Juan Imbet

Assistant professor of Finance, Université Paris-Dauphine, Paris

Python programming for finance

Les objectifs du cours

The aim of this class is to provide students with a set of computational skills for future positions both in the financial industry and in academia. The first part of the course provides an intermediate introduction to Python focusing on the numerical capabilities of the programming language. The second part of the course focuses on the collection, processing, and analysis of financial data. In particular, it introduces concepts of portfolio, risk management, statistics, and optimization, while teaching the students how to build a functional API to analyze and distribute data relevant for investment decisions.

Plan du cours

1. Introduction and Basic Programming: History, Variables, Control Flow, Conditional Evaluation, Arrays, Functions, Generators (3h)
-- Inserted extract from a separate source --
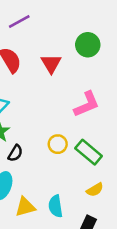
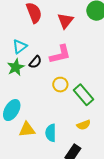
pink L-shape: (87, 104) -> (60, 54), moved
black semicircle: (15, 153) -> (35, 62), moved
2. Intermediate Programming: Numerical Python (numpy), Linear Algebra (3h)

3. Data Analysis: Dataframes (pandas), cleaning and processing data through a Financial Example. (3h)

4. Portfolio Management I: Statistics and Simulation (3h)

5. Portfolio Management II: Optimization and Heuristics (3h)

6. Web Scrapping: How to automatize data collection online through a Financial Example. (3h)

7. Data Distribution: How to build a functional API to distribute data (3h)

8. A grasp of advanced Python usage: Coding Standards, General User Interfaces, Extending Python's Functionality with C and C++ (3h)
 

Bibliographie

Mandatory literature:

  • Hilpisch, Yves, Python for Finance: Analyze Big Financial Data, 2015, O’Reilly Publishing
  • Lecture Notes and Github code of the class


Mandatory installation:
Python 3.9 and other pydata libraries from Anaconda: https://www.anaconda.com/distribution/

 

Pre-requisite:

Recommended material if the student has no experience coding: 1 hour Python beginner tutorial - See the video

Examen

Final Exam 70 % - Individual Project 20 % - Problem sets and quizzes (10%)


Recommended prior knowledge
Basic concepts of programming, statistics, linear algebra and convex optimization.